On another case, but there was no reason to go into all that. "I had business there," I said.

"And this fellow's a part of it but you don't know who he is."

"He might be a part of it. I have to identify him in order to know."

"I get you." He considered it. "He was right up in front," he said. "Must be a real fan. Maybe he goes all the time. I was about to say I haven't seen him at the Garden or anywhere else, but the truth is I've only been getting to the fights regularly since I bought an interest in Rasheed."

"You have a big piece of him, Chance?"

"Very small, what you'd call minimum participation. You still like him? You said you did last night."

"He's impressive. He got hit too much with the right hand, though."

"I know he did. The Kid was saying the same thing. That Dominguez, though, his right came over the top very quickly."

"He was sudden, all right."

"He was indeed. And then, suddenly, he was gone." He smiled. "I love boxing."

"So do I."

"It's brutal, it's barbaric. I can't justify it. But I don't care. I love it."

"I know. Have you been to Maspeth before, Chance?"

He shook his head. "Way at the ass end of nowhere, isn't it? It's actually not that far from where I am in Greenpoint, except I didn't leave from Greenpoint when I went out there, and I didn't go to Greenpoint when I left there, so it didn't make me a whole lot of difference. I only went there because we had the fight there."

"Will you be going back?"

"If we get another booking there, and if I don't have something else requiring my presence. Next bout scheduled is three weeks from this coming Tuesday in Atlantic City." He smiled. "Donald Trump's place, it should be a little more luxurious than the New Maspeth Arena."
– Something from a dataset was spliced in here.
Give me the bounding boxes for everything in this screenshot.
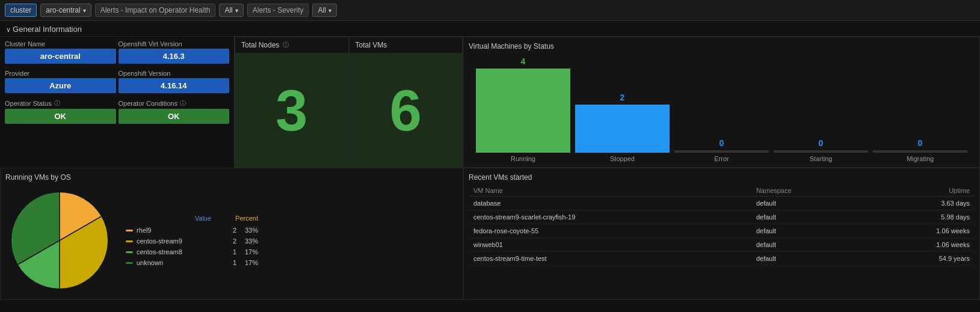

He told me who Rasheed was matched up with and said I ought to come down. I said I'd try. They wanted Rasheed to fight every three weeks, he said, but it was working out more like once a month.
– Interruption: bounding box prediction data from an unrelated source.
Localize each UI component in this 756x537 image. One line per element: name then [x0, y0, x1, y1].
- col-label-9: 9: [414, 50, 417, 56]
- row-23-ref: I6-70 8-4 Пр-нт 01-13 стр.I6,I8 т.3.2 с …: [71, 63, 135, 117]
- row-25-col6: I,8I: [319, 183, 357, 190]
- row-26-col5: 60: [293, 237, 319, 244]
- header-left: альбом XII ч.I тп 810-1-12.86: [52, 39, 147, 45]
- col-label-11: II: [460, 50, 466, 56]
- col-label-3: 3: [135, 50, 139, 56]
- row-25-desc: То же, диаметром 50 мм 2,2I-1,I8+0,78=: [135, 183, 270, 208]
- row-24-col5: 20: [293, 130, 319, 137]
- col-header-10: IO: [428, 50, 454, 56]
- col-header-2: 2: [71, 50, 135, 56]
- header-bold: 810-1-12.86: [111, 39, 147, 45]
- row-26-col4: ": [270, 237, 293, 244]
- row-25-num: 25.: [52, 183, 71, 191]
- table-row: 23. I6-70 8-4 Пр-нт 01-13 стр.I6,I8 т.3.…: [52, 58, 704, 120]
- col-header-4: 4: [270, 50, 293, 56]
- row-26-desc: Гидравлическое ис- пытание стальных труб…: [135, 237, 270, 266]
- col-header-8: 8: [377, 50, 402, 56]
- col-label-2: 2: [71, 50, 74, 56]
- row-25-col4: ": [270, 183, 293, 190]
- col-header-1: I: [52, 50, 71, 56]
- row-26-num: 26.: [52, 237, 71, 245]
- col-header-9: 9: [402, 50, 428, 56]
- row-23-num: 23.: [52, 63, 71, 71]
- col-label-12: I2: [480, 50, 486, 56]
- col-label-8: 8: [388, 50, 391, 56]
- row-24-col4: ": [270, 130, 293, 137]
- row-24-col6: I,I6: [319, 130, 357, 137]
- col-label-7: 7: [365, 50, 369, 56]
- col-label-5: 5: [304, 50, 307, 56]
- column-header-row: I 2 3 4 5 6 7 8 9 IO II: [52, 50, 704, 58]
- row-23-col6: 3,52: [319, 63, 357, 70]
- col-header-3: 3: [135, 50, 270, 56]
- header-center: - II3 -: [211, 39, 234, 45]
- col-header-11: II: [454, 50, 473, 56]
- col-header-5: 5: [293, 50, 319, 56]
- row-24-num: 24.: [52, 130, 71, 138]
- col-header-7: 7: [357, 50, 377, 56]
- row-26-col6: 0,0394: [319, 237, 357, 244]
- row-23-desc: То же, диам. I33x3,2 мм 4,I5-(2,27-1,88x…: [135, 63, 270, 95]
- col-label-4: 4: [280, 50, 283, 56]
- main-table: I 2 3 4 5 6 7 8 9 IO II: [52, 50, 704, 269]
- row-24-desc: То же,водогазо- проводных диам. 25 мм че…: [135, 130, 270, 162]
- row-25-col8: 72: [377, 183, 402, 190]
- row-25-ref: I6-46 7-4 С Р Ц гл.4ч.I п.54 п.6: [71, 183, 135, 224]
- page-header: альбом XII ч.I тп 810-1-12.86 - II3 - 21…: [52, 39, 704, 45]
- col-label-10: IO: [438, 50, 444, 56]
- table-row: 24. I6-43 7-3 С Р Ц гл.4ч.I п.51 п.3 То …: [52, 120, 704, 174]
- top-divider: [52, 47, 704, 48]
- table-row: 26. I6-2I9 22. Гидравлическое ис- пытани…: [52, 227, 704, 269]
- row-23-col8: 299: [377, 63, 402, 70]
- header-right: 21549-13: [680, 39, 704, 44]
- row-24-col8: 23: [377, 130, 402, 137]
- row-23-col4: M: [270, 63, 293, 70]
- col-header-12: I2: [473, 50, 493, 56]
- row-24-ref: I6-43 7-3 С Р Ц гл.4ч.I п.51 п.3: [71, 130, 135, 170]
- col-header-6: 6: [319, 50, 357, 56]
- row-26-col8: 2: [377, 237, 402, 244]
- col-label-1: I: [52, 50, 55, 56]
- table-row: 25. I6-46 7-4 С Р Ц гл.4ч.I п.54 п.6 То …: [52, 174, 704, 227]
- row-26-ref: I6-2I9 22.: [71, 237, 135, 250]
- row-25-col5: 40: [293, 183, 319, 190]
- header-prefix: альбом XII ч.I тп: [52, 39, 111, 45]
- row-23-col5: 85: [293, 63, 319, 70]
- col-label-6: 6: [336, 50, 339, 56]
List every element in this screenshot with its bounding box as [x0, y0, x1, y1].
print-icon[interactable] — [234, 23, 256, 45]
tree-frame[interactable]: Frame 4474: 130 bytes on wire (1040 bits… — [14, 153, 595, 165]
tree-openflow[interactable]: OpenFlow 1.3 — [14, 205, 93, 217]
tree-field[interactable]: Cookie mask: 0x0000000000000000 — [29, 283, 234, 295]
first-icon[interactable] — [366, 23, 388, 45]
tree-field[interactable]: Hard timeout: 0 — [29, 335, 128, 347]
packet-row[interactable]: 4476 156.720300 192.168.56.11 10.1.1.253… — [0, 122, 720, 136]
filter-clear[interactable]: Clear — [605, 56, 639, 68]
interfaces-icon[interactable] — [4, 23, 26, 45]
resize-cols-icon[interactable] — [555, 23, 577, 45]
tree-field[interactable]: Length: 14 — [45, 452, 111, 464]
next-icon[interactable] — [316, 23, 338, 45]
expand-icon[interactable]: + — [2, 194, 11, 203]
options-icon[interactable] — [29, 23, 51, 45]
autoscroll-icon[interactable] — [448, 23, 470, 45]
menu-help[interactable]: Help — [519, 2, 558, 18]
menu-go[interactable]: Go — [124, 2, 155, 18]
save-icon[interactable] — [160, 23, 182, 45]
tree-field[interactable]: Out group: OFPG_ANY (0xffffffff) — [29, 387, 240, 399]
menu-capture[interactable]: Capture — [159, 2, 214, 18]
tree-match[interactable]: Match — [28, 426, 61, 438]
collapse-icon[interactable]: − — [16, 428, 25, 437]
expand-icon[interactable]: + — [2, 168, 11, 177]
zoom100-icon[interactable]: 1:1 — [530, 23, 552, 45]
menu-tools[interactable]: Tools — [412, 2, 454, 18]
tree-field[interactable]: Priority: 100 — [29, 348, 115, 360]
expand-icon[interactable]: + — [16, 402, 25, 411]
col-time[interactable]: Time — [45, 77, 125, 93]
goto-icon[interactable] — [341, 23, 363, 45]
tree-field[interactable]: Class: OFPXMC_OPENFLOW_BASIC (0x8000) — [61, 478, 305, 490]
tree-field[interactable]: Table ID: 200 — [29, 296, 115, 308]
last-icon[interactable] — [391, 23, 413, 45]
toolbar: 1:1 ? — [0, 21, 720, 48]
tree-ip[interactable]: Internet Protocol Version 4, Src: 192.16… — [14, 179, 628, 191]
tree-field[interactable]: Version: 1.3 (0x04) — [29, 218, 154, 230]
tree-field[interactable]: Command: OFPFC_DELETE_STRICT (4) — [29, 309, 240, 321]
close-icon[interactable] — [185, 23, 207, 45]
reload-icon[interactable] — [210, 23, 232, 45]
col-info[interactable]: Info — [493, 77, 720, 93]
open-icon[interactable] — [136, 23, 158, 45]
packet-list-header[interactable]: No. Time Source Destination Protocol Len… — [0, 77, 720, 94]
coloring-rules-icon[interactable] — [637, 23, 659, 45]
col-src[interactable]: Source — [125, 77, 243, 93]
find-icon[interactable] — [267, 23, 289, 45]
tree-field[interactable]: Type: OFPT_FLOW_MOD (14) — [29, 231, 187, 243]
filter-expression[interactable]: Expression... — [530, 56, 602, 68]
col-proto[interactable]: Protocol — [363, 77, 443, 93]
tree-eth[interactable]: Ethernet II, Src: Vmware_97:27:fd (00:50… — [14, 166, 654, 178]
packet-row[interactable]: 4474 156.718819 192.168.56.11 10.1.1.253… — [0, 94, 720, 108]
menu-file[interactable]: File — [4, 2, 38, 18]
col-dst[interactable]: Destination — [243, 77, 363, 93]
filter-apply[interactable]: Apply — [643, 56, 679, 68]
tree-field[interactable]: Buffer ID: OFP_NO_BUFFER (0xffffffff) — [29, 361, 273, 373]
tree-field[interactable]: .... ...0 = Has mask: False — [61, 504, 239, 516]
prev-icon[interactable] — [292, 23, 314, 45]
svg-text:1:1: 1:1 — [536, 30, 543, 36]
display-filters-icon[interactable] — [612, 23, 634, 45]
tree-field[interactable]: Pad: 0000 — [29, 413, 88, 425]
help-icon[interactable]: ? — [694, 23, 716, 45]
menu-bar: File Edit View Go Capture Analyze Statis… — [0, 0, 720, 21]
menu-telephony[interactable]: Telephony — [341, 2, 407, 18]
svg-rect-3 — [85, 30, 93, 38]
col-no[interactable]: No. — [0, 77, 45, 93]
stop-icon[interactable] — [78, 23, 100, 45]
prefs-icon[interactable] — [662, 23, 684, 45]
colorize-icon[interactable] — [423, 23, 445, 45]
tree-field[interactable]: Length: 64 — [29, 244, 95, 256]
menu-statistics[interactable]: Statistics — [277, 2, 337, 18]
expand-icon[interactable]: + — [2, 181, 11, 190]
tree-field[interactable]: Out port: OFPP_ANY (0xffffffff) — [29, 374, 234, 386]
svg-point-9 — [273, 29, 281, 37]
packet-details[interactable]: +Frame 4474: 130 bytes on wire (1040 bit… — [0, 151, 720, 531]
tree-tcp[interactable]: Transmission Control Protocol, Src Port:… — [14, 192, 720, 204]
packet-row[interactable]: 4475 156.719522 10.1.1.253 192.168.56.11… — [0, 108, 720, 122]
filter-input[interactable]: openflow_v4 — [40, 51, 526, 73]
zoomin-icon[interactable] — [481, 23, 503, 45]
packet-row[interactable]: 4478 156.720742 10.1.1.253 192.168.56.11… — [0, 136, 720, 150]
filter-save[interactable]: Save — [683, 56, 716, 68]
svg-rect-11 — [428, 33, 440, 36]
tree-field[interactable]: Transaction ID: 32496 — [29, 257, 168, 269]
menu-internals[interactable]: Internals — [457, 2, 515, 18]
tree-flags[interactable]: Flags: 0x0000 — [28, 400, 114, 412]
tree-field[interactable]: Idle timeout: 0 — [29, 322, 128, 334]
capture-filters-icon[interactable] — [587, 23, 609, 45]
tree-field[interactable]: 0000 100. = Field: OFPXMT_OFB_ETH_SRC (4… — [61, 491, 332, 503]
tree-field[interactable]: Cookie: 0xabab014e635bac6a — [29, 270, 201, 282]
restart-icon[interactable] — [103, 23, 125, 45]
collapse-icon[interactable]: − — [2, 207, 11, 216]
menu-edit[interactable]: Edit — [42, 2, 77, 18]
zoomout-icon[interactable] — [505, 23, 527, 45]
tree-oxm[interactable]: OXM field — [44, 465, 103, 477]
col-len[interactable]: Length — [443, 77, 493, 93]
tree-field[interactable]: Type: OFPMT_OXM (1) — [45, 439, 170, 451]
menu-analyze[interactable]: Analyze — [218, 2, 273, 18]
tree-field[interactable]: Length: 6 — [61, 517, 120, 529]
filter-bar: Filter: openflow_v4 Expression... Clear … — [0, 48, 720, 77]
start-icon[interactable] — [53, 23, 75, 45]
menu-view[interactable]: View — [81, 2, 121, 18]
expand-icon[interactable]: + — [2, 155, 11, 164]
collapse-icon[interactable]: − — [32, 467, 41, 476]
"I'm sorry I can't help you," he said. "I could ask around if you'd like. The people in Rasheed's corner, they're at the fights all the time. You still at the hotel?"

"Same place."

"If I hear anything-"

"I appreciate it, Chance. And, you know, it's nice to see how everything's turned out."

"Thank you."

At the door I said, "Oh, I almost forgot. Do you know anything about the placard girl?"

"The what?"

"You know. Prances around the ring holding up the number of the next round."

"They call that a placard girl?"

"I don't know. I suppose you could call her Miss Maspeth. I just wondered-"

"If I knew anything about her. I can tell you she had long legs."

"I noticed that myself."

"And skin, I seem to remember she had a lot of skin. I'm afraid that's the extent of my knowledge, Matthew. I'm out of that business, thanks to you."

" 'Out of that business.' You think she looked like a working girl?"

"No," he said, "I think she looked like a nun."

"One of the Poor Clares."

"I was thinking a Sister of Charity. But you could be right."

Chapter 8

There's a saloon called Hurley's on Sixth Avenue, diagonally across the street from the glass and steel tower where Five Borough Cable Sportscasts had a suite of offices. People from NBC have gone there for years, and Johnny Carson made the place famous back when he did his show live from New York; it was the site of all of his Ed McMahon drinking jokes. Hurley's is still in its original location, housed in one of the only older buildings still standing on that stretch of Sixth. Television people still patronize the place, to kill an hour or an afternoon, and one fairly frequent visitor was Richard Thurman. He often came in at the end of the workday and stayed long enough to have one drink, sometimes two, before heading on home.